— Work required —
Give the total of lines holding the word "sigla" in the records below, and nothing else.
BEGIN Provided material
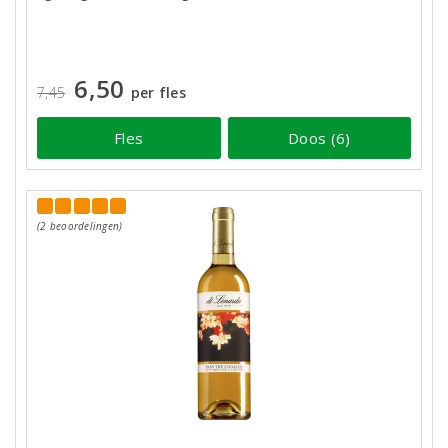
6,50
7,45
per fles
Fles
Doos (6)
(2 beoordelingen)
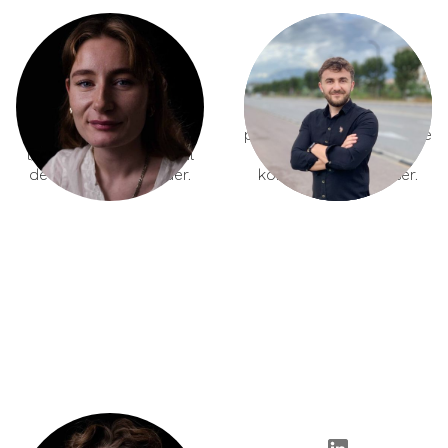
Heledd Smith
Ilir Hushi
Klimaekspert
Full stack udvikler
Vores klimaekspert, der
Softwareudvikler med en
sørger for, at vores
passion for at simplificere
løsning altid lever op til
og automatisere
de højeste standarder.
komplekse processer.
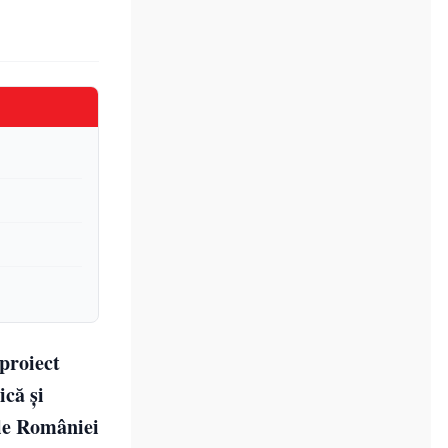
proiect
ică și
ale României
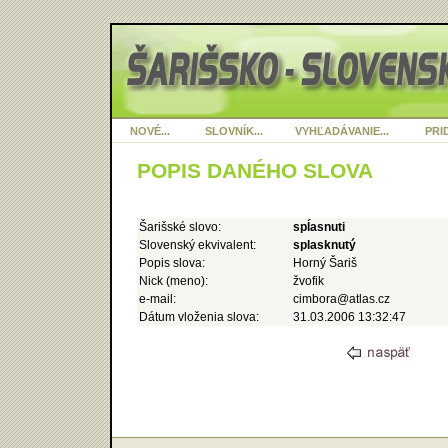
NOVÉ...
SLOVNÍK...
VYHĽADÁVANIE...
PRID
POPIS DANÉHO SLOVA
Šarišské slovo:
spĺasnuti
Slovenský ekvivalent:
splasknutý
Popis slova:
Horný Šariš
Nick (meno):
žvofik
e-mail:
cimbora@atlas.cz
Dátum vloženia slova:
31.03.2006 13:32:47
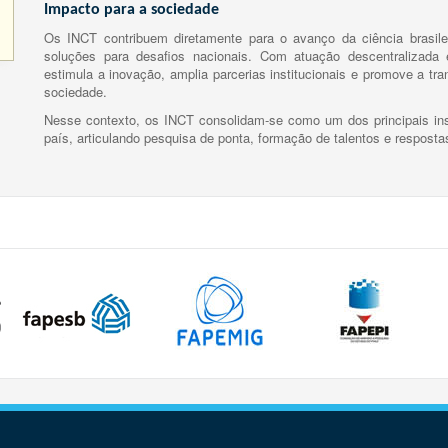
Impacto para a sociedade
Os INCT contribuem diretamente para o avanço da ciência brasile
soluções para desafios nacionais. Com atuação descentralizada e
estimula a inovação, amplia parcerias institucionais e promove a tr
sociedade.
Nesse contexto, os INCT consolidam-se como um dos principais ins
país, articulando pesquisa de ponta, formação de talentos e respost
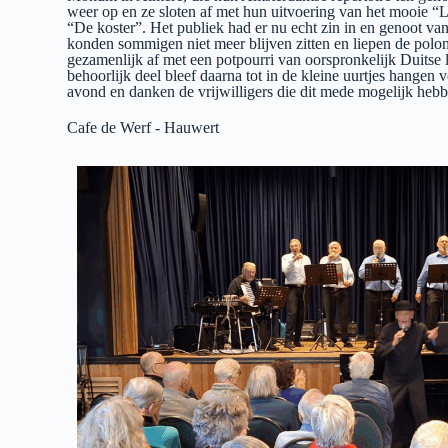
weer op en ze sloten af met hun uitvoering van het mooie “
“De koster”. Het publiek had er nu echt zin in en genoot v
konden sommigen niet meer blijven zitten en liepen de polon
gezamenlijk af met een potpourri van oorspronkelijk Duitse
behoorlijk deel bleef daarna tot in de kleine uurtjes hange
avond en danken de vrijwilligers die dit mede mogelijk hebb
Cafe de Werf - Hauwert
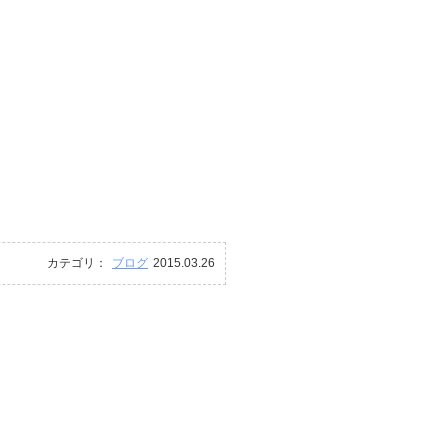
カテゴリ：
ブログ
2015.03.26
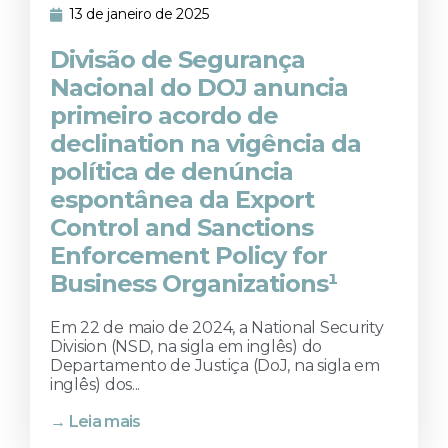
13 de janeiro de 2025
Divisão de Segurança
Nacional do DOJ anuncia
primeiro acordo de
declination na vigência da
política de denúncia
espontânea da Export
Control and Sanctions
Enforcement Policy for
Business Organizations¹
Em 22 de maio de 2024, a National Security
Division (NSD, na sigla em inglês) do
Departamento de Justiça (DoJ, na sigla em
inglês) dos...
→ Leia mais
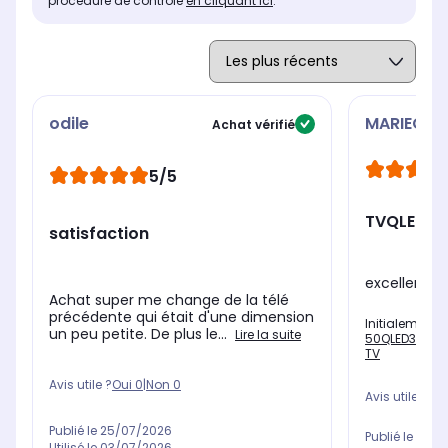
procédure de contrôle
en cliquant ici
.
odile
MARIECHRI
Achat vérifié
5/5
TVQLED E
satisfaction
excellent pr
Achat super me change de la télé
précédente qui était d'une dimension
Initialement 
un peu petite. De plus le...
Lire la suite
50QLED307 (2
TV
Avis utile ?
Oui
0
|
Non
0
Avis utile ?
Oui
Publié le
25/07/2026
Publié le
13/0
Utilisé le
03/07/2026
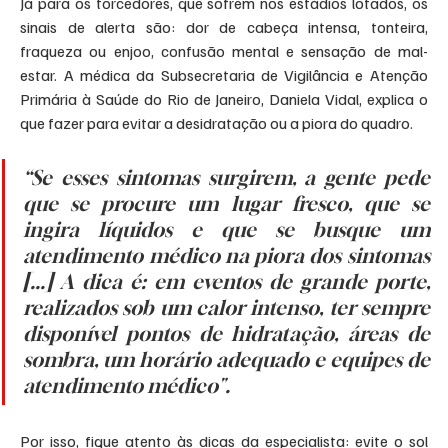
Já para os torcedores, que sofrem nos estádios lotados, os 
sinais de alerta são: dor de cabeça intensa, tonteira, 
fraqueza ou enjoo, confusão mental e sensação de mal-
estar. A médica da Subsecretaria de Vigilância e Atenção 
Primária à Saúde do Rio de Janeiro, Daniela Vidal, explica o 
que fazer para evitar a desidratação ou a piora do quadro.
“Se esses sintomas surgirem, a gente pede 
que se procure um lugar fresco, que se 
ingira líquidos e que se busque um 
atendimento médico na piora dos sintomas 
[...] A dica é: em eventos de grande porte, 
realizados sob um calor intenso, ter sempre 
disponível pontos de hidratação, áreas de 
sombra, um horário adequado e equipes de 
atendimento médico". 
Por isso, fique atento às dicas da especialista: evite o sol 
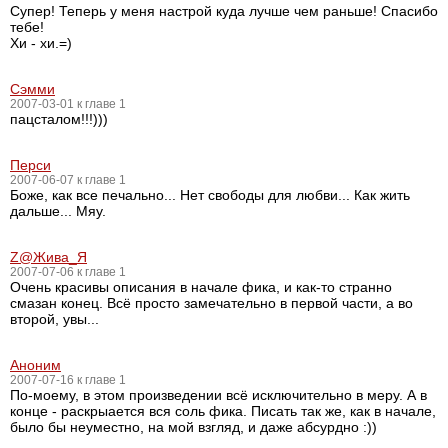
Супер! Теперь у меня настрой куда лучше чем раньше! Спасибо
тебе!
Хи - хи.=)
Сэмми
2007-03-01 к главе 1
пацсталом!!!)))
Перси
2007-06-07 к главе 1
Боже, как все печально... Нет свободы для любви... Как жить
дальше... Мяу.
Z@Жива_Я
2007-07-06 к главе 1
Очень красивы описания в начале фика, и как-то странно
смазан конец. Всё просто замечательно в первой части, а во
второй, увы...
Аноним
2007-07-16 к главе 1
По-моему, в этом произведении всё исключительно в меру. А в
конце - раскрыается вся соль фика. Писать так же, как в начале,
было бы неуместно, на мой взгляд, и даже абсурдно :))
END Provided material
— Answer box —
2